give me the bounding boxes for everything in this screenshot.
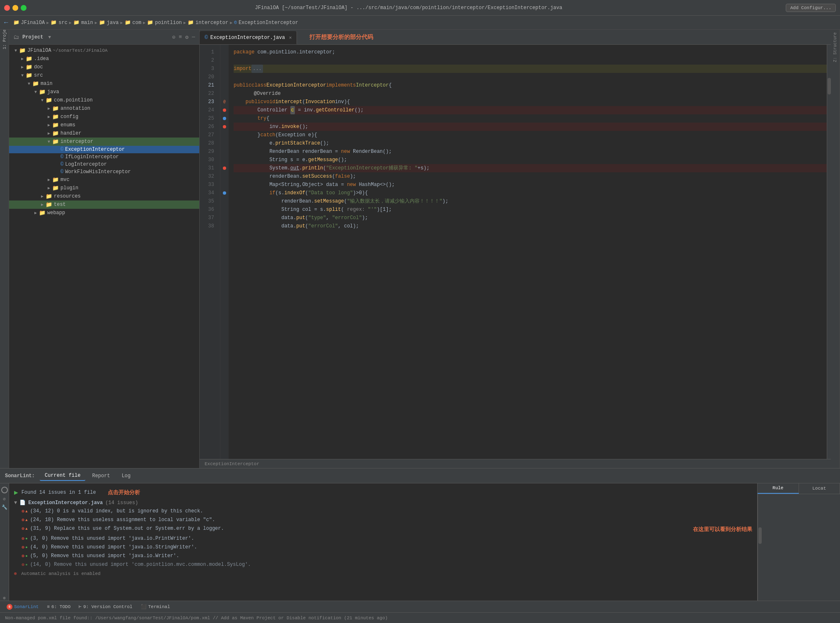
tree-item-log-interceptor[interactable]: © LogInterceptor (9, 161, 199, 168)
warning-triangle-icon-2: ▲ (25, 518, 27, 522)
bottom-tab-vcs[interactable]: ⊢ 9: Version Control (75, 603, 135, 610)
tree-item-workflow-interceptor[interactable]: © WorkFlowHisInterceptor (9, 168, 199, 176)
tree-item-main[interactable]: ▼ 📁 main (9, 80, 199, 88)
locate-icon[interactable]: ⊙ (172, 34, 176, 41)
line-32: 32 (201, 172, 217, 181)
bottom-tab-todo[interactable]: ≡ 6: TODO (43, 604, 74, 610)
filter-icon[interactable]: ⊘ (2, 496, 7, 502)
minimize-panel-icon[interactable]: ─ (192, 34, 195, 41)
bottom-tab-sonarlint[interactable]: S SonarLint (3, 603, 42, 611)
breadcrumb-java-label: java (107, 20, 119, 26)
tree-item-java[interactable]: ▼ 📁 java (9, 88, 199, 96)
tree-item-test[interactable]: ▶ 📁 test (9, 200, 199, 209)
tree-item-interceptor[interactable]: ▼ 📁 interceptor (9, 138, 199, 146)
breadcrumb-pointlion[interactable]: 📁 pointlion (147, 19, 182, 26)
editor-tab-exception-interceptor[interactable]: © ExceptionInterceptor.java ✕ (200, 31, 297, 44)
breadcrumb-java[interactable]: 📁 java (99, 19, 119, 26)
breadcrumb-project[interactable]: 📁 JFinalOA (13, 19, 45, 26)
project-header-title[interactable]: Project (22, 34, 43, 40)
editor-scrollbar-thumb[interactable] (828, 78, 831, 94)
tree-item-annotation[interactable]: ▶ 📁 annotation (9, 104, 199, 113)
resources-folder-icon: 📁 (46, 193, 52, 200)
tree-item-webapp[interactable]: ▶ 📁 webapp (9, 209, 199, 217)
tab-close-button[interactable]: ✕ (289, 35, 292, 40)
warning-triangle-icon-1: ▲ (25, 510, 27, 514)
tree-item-config[interactable]: ▶ 📁 config (9, 113, 199, 121)
tree-item-exception-interceptor[interactable]: © ExceptionInterceptor (9, 146, 199, 153)
add-configuration-button[interactable]: Add Configur... (786, 4, 836, 12)
tree-item-resources[interactable]: ▶ 📁 resources (9, 192, 199, 200)
tree-item-jfinaloa[interactable]: ▼ 📁 JFinalOA ~/sonarTest/JFinalOA (9, 46, 199, 55)
project-dropdown-arrow[interactable]: ▼ (48, 35, 51, 40)
editor-scrollbar[interactable] (827, 45, 831, 459)
tree-item-plugin[interactable]: ▶ 📁 plugin (9, 184, 199, 192)
file-issue-header[interactable]: ▼ 📄 ExceptionInterceptor.java (14 issues… (9, 498, 757, 507)
tree-item-src[interactable]: ▼ 📁 src (9, 71, 199, 80)
breadcrumb-class[interactable]: © ExceptionInterceptor (234, 20, 298, 26)
line-35: 35 (201, 197, 217, 205)
tree-item-com-pointlion[interactable]: ▼ 📁 com.pointlion (9, 96, 199, 104)
code-content[interactable]: package com.pointlion.interceptor; impor… (229, 45, 827, 459)
line-3: 3 (201, 65, 217, 73)
tree-item-handler[interactable]: ▶ 📁 handler (9, 129, 199, 138)
tree-item-enums[interactable]: ▶ 📁 enums (9, 121, 199, 129)
code-line-24: Controller c = inv.getController(); (234, 106, 827, 114)
breadcrumb-main[interactable]: 📁 main (73, 19, 93, 26)
line-1: 1 (201, 48, 217, 56)
line-33: 33 (201, 181, 217, 189)
breadcrumb-com[interactable]: 📁 com (125, 19, 142, 26)
maximize-button[interactable] (21, 5, 27, 11)
issue-item-6[interactable]: ⊗ ● (5, 0) Remove this unused import 'ja… (9, 552, 757, 560)
tree-item-iflogin-interceptor[interactable]: © IfLoginInterceptor (9, 153, 199, 161)
issue-item-5[interactable]: ⊗ ● (4, 0) Remove this unused import 'ja… (9, 543, 757, 552)
close-button[interactable] (4, 5, 10, 11)
run-analysis-button[interactable]: ▶ (14, 488, 18, 497)
issue-item-4[interactable]: ⊗ ● (3, 0) Remove this unused import 'ja… (9, 534, 757, 543)
issue-text-2: (24, 18) Remove this useless assignment … (30, 517, 752, 523)
interceptor-folder-icon: 📁 (52, 138, 59, 145)
info-circle-icon-7: ● (25, 563, 27, 567)
title-bar: JFinalOA [~/sonarTest/JFinalOA] - .../sr… (0, 0, 840, 16)
right-col-rule-tab[interactable]: Rule (758, 483, 799, 494)
issue-item-3[interactable]: ⊗ ▲ (31, 9) Replace this use of System.o… (9, 524, 757, 534)
structure-label[interactable]: Z: Structure (832, 30, 839, 65)
tools-icon[interactable]: 🔧 (2, 504, 7, 510)
nav-back-icon[interactable]: ← (4, 19, 8, 27)
code-line-27: }catch (Exception e){ (234, 131, 827, 139)
code-editor[interactable]: 1 2 3 20 21 22 23 24 25 26 27 28 29 30 (200, 45, 831, 459)
right-col-scrollbar-thumb[interactable] (758, 527, 762, 544)
tab-report[interactable]: Report (87, 471, 115, 481)
issue-item-7[interactable]: ⊗ ● (14, 0) Remove this unused import 'c… (9, 560, 757, 569)
minimize-button[interactable] (12, 5, 18, 11)
right-col-scrollbar[interactable] (758, 494, 762, 601)
issue-text-6: (5, 0) Remove this unused import 'java.i… (30, 553, 752, 559)
issue-item-1[interactable]: ⊗ ▲ (34, 12) 0 is a valid index, but is … (9, 507, 757, 516)
expand-all-icon[interactable]: ≡ (179, 34, 182, 41)
tree-item-mvc[interactable]: ▶ 📁 mvc (9, 176, 199, 184)
issue-text-7: (14, 0) Remove this unused import 'com.p… (30, 562, 752, 567)
settings-gear-icon[interactable]: ⚙ (185, 34, 188, 41)
tree-item-doc[interactable]: ▶ 📁 doc (9, 63, 199, 71)
bottom-panel-left-strip: ⊘ 🔧 ⊗ (0, 483, 9, 601)
panel-toggle-icon[interactable] (1, 487, 8, 493)
tab-current-file[interactable]: Current file (40, 471, 85, 481)
error-circle-icon-5: ⊗ (22, 544, 24, 551)
error-circle-icon-6: ⊗ (22, 553, 24, 559)
breadcrumb-src[interactable]: 📁 src (51, 19, 68, 26)
tab-log[interactable]: Log (117, 471, 136, 481)
java-class-icon-4: © (60, 169, 63, 175)
right-col-location-tab[interactable]: Locat (799, 483, 840, 494)
issue-icons-3: ⊗ ▲ (22, 526, 28, 532)
code-line-31: System.out.println("ExceptionInterceptor… (234, 164, 827, 172)
issue-item-2[interactable]: ⊗ ▲ (24, 18) Remove this useless assignm… (9, 516, 757, 524)
tree-item-idea[interactable]: ▶ 📁 .idea (9, 55, 199, 63)
project-panel-toggle[interactable]: 1: Project (1, 33, 8, 41)
sonar-note-icon: ⊗ (14, 571, 17, 576)
breadcrumb-interceptor[interactable]: 📁 interceptor (188, 19, 228, 26)
close-panel-icon[interactable]: ⊗ (2, 595, 7, 601)
breadcrumb-class-label: ExceptionInterceptor (239, 20, 298, 26)
bottom-tab-terminal[interactable]: ⬛ Terminal (138, 603, 174, 610)
error-circle-icon-3: ⊗ (22, 526, 24, 532)
line-38: 38 (201, 222, 217, 230)
editor-tabs: © ExceptionInterceptor.java ✕ 打开想要分析的部分代… (200, 30, 831, 45)
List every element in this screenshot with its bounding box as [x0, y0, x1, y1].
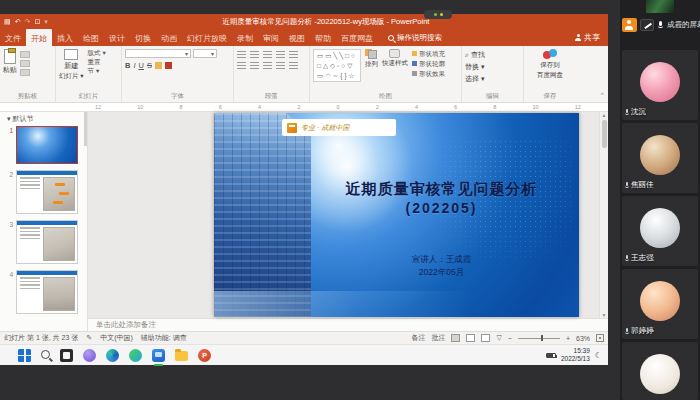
tab-home[interactable]: 开始: [26, 29, 52, 46]
slide-thumbnail-panel[interactable]: ▾ 默认节 1 2: [0, 112, 88, 331]
slide-thumbnail-1[interactable]: [16, 126, 78, 164]
start-button-icon[interactable]: [18, 349, 31, 362]
section-button[interactable]: 节 ▾: [88, 67, 106, 76]
participant-tile[interactable]: 沈沉: [622, 50, 698, 120]
select-button[interactable]: 选择 ▾: [465, 73, 520, 85]
slide-title[interactable]: 近期质量审核常见问题分析 (202205): [310, 179, 573, 218]
annotation-icon[interactable]: [640, 19, 654, 31]
meeting-floating-toolbar[interactable]: [424, 10, 452, 19]
shape-fill-button[interactable]: 形状填充: [412, 49, 445, 59]
member-list-icon[interactable]: [622, 18, 637, 32]
slide-sorter-view-button[interactable]: [466, 334, 475, 342]
notes-toggle-button[interactable]: 备注: [411, 333, 425, 343]
tab-transitions[interactable]: 切换: [130, 29, 156, 46]
reset-button[interactable]: 重置: [88, 58, 106, 67]
slide-thumbnail-4[interactable]: [16, 270, 78, 314]
participant-tile[interactable]: 王志强: [622, 196, 698, 266]
align-right-icon[interactable]: [263, 62, 272, 70]
thumbnail-scrollbar[interactable]: [84, 112, 87, 146]
partial-video-tile[interactable]: [646, 0, 674, 13]
vertical-scrollbar[interactable]: ▲ ▼: [599, 112, 608, 318]
green-app-icon[interactable]: [129, 349, 142, 362]
indent-decrease-icon[interactable]: [263, 51, 272, 59]
tab-insert[interactable]: 插入: [52, 29, 78, 46]
comments-toggle-button[interactable]: 批注: [431, 333, 445, 343]
strikethrough-button[interactable]: S: [147, 61, 152, 70]
scrollbar-thumb[interactable]: [602, 120, 607, 148]
tab-review[interactable]: 审阅: [258, 29, 284, 46]
paste-button[interactable]: 粘贴: [3, 49, 17, 76]
tab-slideshow[interactable]: 幻灯片放映: [182, 29, 232, 46]
tab-help[interactable]: 帮助: [310, 29, 336, 46]
start-slideshow-icon[interactable]: ⊡: [34, 18, 40, 26]
chat-app-icon[interactable]: [83, 349, 96, 362]
scroll-up-icon[interactable]: ▲: [602, 112, 607, 118]
edge-browser-icon[interactable]: [106, 349, 119, 362]
shape-outline-button[interactable]: 形状轮廓: [412, 59, 445, 69]
zoom-level[interactable]: 63%: [576, 335, 590, 342]
layout-button[interactable]: 版式 ▾: [88, 49, 106, 58]
copy-icon[interactable]: [20, 60, 30, 67]
zoom-in-icon[interactable]: +: [566, 335, 570, 342]
slide-presenter-block[interactable]: 宣讲人：王成霞 2022年05月: [310, 253, 573, 279]
thumbnail-row-4[interactable]: 4: [6, 270, 87, 314]
replace-button[interactable]: 替换 ▾: [465, 61, 520, 73]
slideshow-view-icon[interactable]: ▽: [496, 334, 501, 342]
slide-editing-area[interactable]: 专业 · 成就中国 近期质量审核常见问题分析 (202205) 宣讲人：王成霞 …: [88, 112, 608, 318]
numbering-icon[interactable]: [250, 51, 259, 59]
tab-design[interactable]: 设计: [104, 29, 130, 46]
screen-share-banner[interactable]: 成霞的屏幕: [622, 16, 700, 33]
notes-pane[interactable]: 单击此处添加备注: [88, 318, 608, 331]
align-left-icon[interactable]: [237, 62, 246, 70]
section-collapse-icon[interactable]: ▾: [7, 115, 11, 122]
reading-view-button[interactable]: [481, 334, 490, 342]
meeting-app-icon[interactable]: [152, 349, 165, 362]
language-indicator[interactable]: 中文(中国): [100, 333, 133, 343]
bold-button[interactable]: B: [125, 61, 130, 70]
thumbnail-row-3[interactable]: 3: [6, 220, 87, 264]
thumbnail-row-1[interactable]: 1: [6, 126, 87, 164]
powerpoint-app-icon[interactable]: P: [198, 349, 211, 362]
tab-draw[interactable]: 绘图: [78, 29, 104, 46]
pen-icon[interactable]: ✎: [86, 334, 92, 342]
shapes-gallery[interactable]: ▭▭╲╲□○ □△◇◦○▽ ▭◠∼{}☆: [313, 49, 361, 82]
collapse-ribbon-icon[interactable]: ⌃: [599, 92, 605, 100]
italic-button[interactable]: I: [133, 61, 135, 70]
tab-animations[interactable]: 动画: [156, 29, 182, 46]
format-painter-icon[interactable]: [20, 69, 30, 76]
shape-effects-button[interactable]: 形状效果: [412, 69, 445, 79]
participant-tile[interactable]: 郭婷婷: [622, 269, 698, 339]
current-slide[interactable]: 专业 · 成就中国 近期质量审核常见问题分析 (202205) 宣讲人：王成霞 …: [214, 113, 579, 317]
new-slide-button[interactable]: 新建 幻灯片 ▾: [59, 49, 84, 81]
bullets-icon[interactable]: [237, 51, 246, 59]
font-name-combobox[interactable]: ▾: [125, 49, 191, 58]
tab-view[interactable]: 视图: [284, 29, 310, 46]
share-button[interactable]: 共享: [575, 29, 608, 46]
section-header[interactable]: ▾ 默认节: [0, 114, 87, 124]
underline-button[interactable]: U: [139, 61, 144, 70]
accessibility-status[interactable]: 辅助功能: 调查: [141, 333, 187, 343]
thumbnail-row-2[interactable]: 2: [6, 170, 87, 214]
zoom-slider[interactable]: [518, 338, 560, 339]
tell-me-search[interactable]: 操作说明搜索: [388, 29, 442, 46]
align-center-icon[interactable]: [250, 62, 259, 70]
cut-icon[interactable]: [20, 51, 30, 58]
find-button[interactable]: ⌕ 查找: [465, 49, 520, 61]
normal-view-button[interactable]: [451, 334, 460, 342]
participant-tile[interactable]: 焦丽佳: [622, 123, 698, 193]
highlight-color-icon[interactable]: [155, 62, 162, 69]
columns-icon[interactable]: [289, 62, 298, 70]
zoom-out-icon[interactable]: −: [508, 335, 512, 342]
night-mode-icon[interactable]: ☾: [595, 351, 602, 360]
tab-baidu-netdisk[interactable]: 百度网盘: [336, 29, 378, 46]
slide-thumbnail-2[interactable]: [16, 170, 78, 214]
save-icon[interactable]: ▤: [4, 18, 11, 26]
arrange-button[interactable]: 排列: [365, 49, 378, 69]
qat-dropdown-icon[interactable]: ▾: [44, 18, 48, 26]
participant-tile[interactable]: [622, 342, 698, 400]
system-tray[interactable]: 15:39 2022/5/13 ☾: [546, 347, 608, 363]
font-color-icon[interactable]: [165, 62, 172, 69]
justify-icon[interactable]: [276, 62, 285, 70]
tab-record[interactable]: 录制: [232, 29, 258, 46]
scroll-down-icon[interactable]: ▼: [602, 312, 607, 318]
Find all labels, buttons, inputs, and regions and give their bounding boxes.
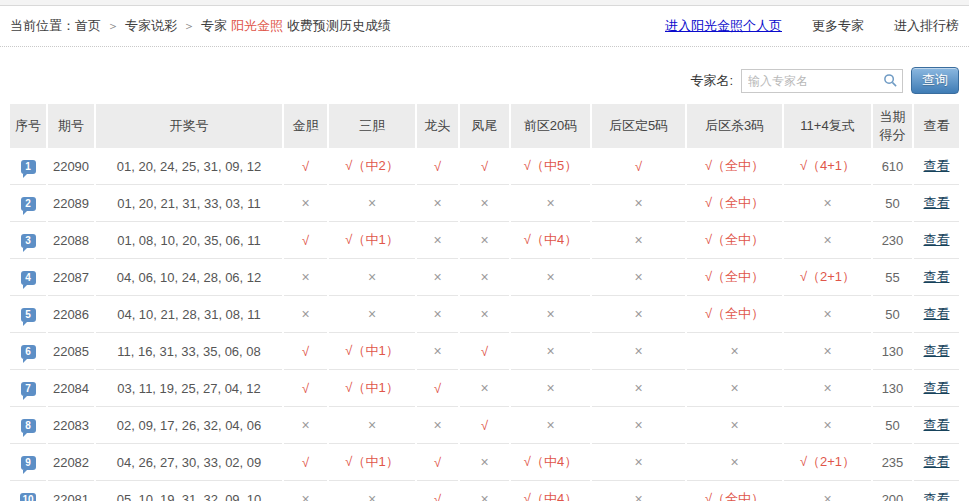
cell-front-20: √（中5） bbox=[511, 148, 590, 185]
cell-draw-numbers: 04, 10, 21, 28, 31, 08, 11 bbox=[96, 296, 282, 333]
cell-view: 查看 bbox=[914, 296, 959, 333]
cell-11-4-compound: × bbox=[784, 333, 871, 370]
cell-11-4-compound: × bbox=[784, 407, 871, 444]
view-link[interactable]: 查看 bbox=[924, 343, 950, 358]
cell-three-dan: × bbox=[329, 185, 415, 222]
cell-11-4-compound: × bbox=[784, 185, 871, 222]
cell-back-5: × bbox=[592, 296, 685, 333]
cell-front-20: √（中4） bbox=[511, 481, 590, 501]
cell-draw-numbers: 03, 11, 19, 25, 27, 04, 12 bbox=[96, 370, 282, 407]
breadcrumb-expert-talk[interactable]: 专家说彩 bbox=[125, 18, 177, 33]
view-link[interactable]: 查看 bbox=[924, 269, 950, 284]
cell-rank: 1 bbox=[10, 148, 46, 185]
cell-score: 610 bbox=[873, 148, 912, 185]
cell-draw-numbers: 01, 20, 21, 31, 33, 03, 11 bbox=[96, 185, 282, 222]
cell-rank: 6 bbox=[10, 333, 46, 370]
cell-score: 50 bbox=[873, 296, 912, 333]
cell-dragon-head: × bbox=[417, 333, 458, 370]
cell-issue: 22082 bbox=[48, 444, 94, 481]
cell-phoenix-tail: × bbox=[460, 296, 509, 333]
cell-rank: 10 bbox=[10, 481, 46, 501]
search-input[interactable] bbox=[741, 69, 903, 93]
cell-front-20: × bbox=[511, 333, 590, 370]
magnifier-icon[interactable] bbox=[883, 73, 898, 88]
table-row: 12209001, 20, 24, 25, 31, 09, 12√√（中2）√√… bbox=[10, 148, 959, 185]
view-link[interactable]: 查看 bbox=[924, 491, 950, 501]
cell-front-20: × bbox=[511, 407, 590, 444]
cell-front-20: √（中4） bbox=[511, 222, 590, 259]
search-bar: 专家名: 查询 bbox=[0, 47, 969, 104]
cell-draw-numbers: 04, 26, 27, 30, 33, 02, 09 bbox=[96, 444, 282, 481]
cell-issue: 22084 bbox=[48, 370, 94, 407]
breadcrumb-home[interactable]: 首页 bbox=[75, 18, 101, 33]
cell-back-5: × bbox=[592, 444, 685, 481]
cell-dragon-head: √ bbox=[417, 148, 458, 185]
cell-score: 200 bbox=[873, 481, 912, 501]
cell-score: 235 bbox=[873, 444, 912, 481]
cell-rank: 3 bbox=[10, 222, 46, 259]
cell-issue: 22088 bbox=[48, 222, 94, 259]
cell-back-5: × bbox=[592, 481, 685, 501]
rank-badge: 5 bbox=[21, 308, 36, 322]
ranking-list-link[interactable]: 进入排行榜 bbox=[894, 17, 959, 35]
cell-back-kill-3: × bbox=[687, 407, 782, 444]
breadcrumb-expert-label: 专家 bbox=[201, 18, 227, 33]
view-link[interactable]: 查看 bbox=[924, 380, 950, 395]
breadcrumb-separator: ＞ bbox=[107, 19, 119, 33]
cell-three-dan: × bbox=[329, 407, 415, 444]
view-link[interactable]: 查看 bbox=[924, 417, 950, 432]
col-front-20: 前区20码 bbox=[511, 104, 590, 148]
table-row: 52208604, 10, 21, 28, 31, 08, 11××××××√（… bbox=[10, 296, 959, 333]
cell-phoenix-tail: √ bbox=[460, 148, 509, 185]
cell-phoenix-tail: √ bbox=[460, 333, 509, 370]
cell-back-5: √ bbox=[592, 148, 685, 185]
view-link[interactable]: 查看 bbox=[924, 232, 950, 247]
view-link[interactable]: 查看 bbox=[924, 306, 950, 321]
cell-front-20: × bbox=[511, 296, 590, 333]
cell-draw-numbers: 11, 16, 31, 33, 35, 06, 08 bbox=[96, 333, 282, 370]
col-draw-numbers: 开奖号 bbox=[96, 104, 282, 148]
table-row: 72208403, 11, 19, 25, 27, 04, 12√√（中1）√×… bbox=[10, 370, 959, 407]
cell-score: 130 bbox=[873, 333, 912, 370]
rank-badge: 1 bbox=[21, 160, 36, 174]
search-button[interactable]: 查询 bbox=[911, 67, 959, 94]
cell-draw-numbers: 05, 10, 19, 31, 32, 09, 10 bbox=[96, 481, 282, 501]
view-link[interactable]: 查看 bbox=[924, 195, 950, 210]
cell-phoenix-tail: × bbox=[460, 259, 509, 296]
cell-three-dan: √（中1） bbox=[329, 444, 415, 481]
cell-three-dan: × bbox=[329, 481, 415, 501]
more-experts-link[interactable]: 更多专家 bbox=[812, 17, 864, 35]
rank-badge: 9 bbox=[21, 456, 36, 470]
cell-golden-dan: √ bbox=[284, 444, 327, 481]
view-link[interactable]: 查看 bbox=[924, 158, 950, 173]
page-title: 收费预测历史成绩 bbox=[287, 18, 391, 33]
col-back-kill-3: 后区杀3码 bbox=[687, 104, 782, 148]
cell-golden-dan: √ bbox=[284, 222, 327, 259]
cell-golden-dan: × bbox=[284, 259, 327, 296]
cell-phoenix-tail: √ bbox=[460, 407, 509, 444]
cell-back-5: × bbox=[592, 333, 685, 370]
col-issue: 期号 bbox=[48, 104, 94, 148]
cell-back-kill-3: × bbox=[687, 444, 782, 481]
breadcrumb-prefix: 当前位置： bbox=[10, 18, 75, 33]
table-row: 42208704, 06, 10, 24, 28, 06, 12××××××√（… bbox=[10, 259, 959, 296]
cell-11-4-compound: × bbox=[784, 370, 871, 407]
expert-personal-page-link[interactable]: 进入阳光金照个人页 bbox=[665, 17, 782, 35]
cell-golden-dan: √ bbox=[284, 370, 327, 407]
cell-back-kill-3: √（全中） bbox=[687, 259, 782, 296]
cell-three-dan: √（中1） bbox=[329, 222, 415, 259]
rank-badge: 8 bbox=[21, 419, 36, 433]
cell-three-dan: × bbox=[329, 259, 415, 296]
cell-rank: 5 bbox=[10, 296, 46, 333]
search-input-wrap bbox=[741, 69, 903, 93]
col-golden-dan: 金胆 bbox=[284, 104, 327, 148]
table-row: 92208204, 26, 27, 30, 33, 02, 09√√（中1）√×… bbox=[10, 444, 959, 481]
cell-dragon-head: √ bbox=[417, 444, 458, 481]
col-score: 当期得分 bbox=[873, 104, 912, 148]
cell-back-kill-3: √（全中） bbox=[687, 481, 782, 501]
cell-dragon-head: √ bbox=[417, 481, 458, 501]
view-link[interactable]: 查看 bbox=[924, 454, 950, 469]
cell-draw-numbers: 02, 09, 17, 26, 32, 04, 06 bbox=[96, 407, 282, 444]
cell-phoenix-tail: × bbox=[460, 481, 509, 501]
cell-rank: 7 bbox=[10, 370, 46, 407]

★ ★ ★ ★ ★ ★ ★

Work item — Total up the lines in the listing above that include "useless". Give the number by itself.

Solved exercise — 2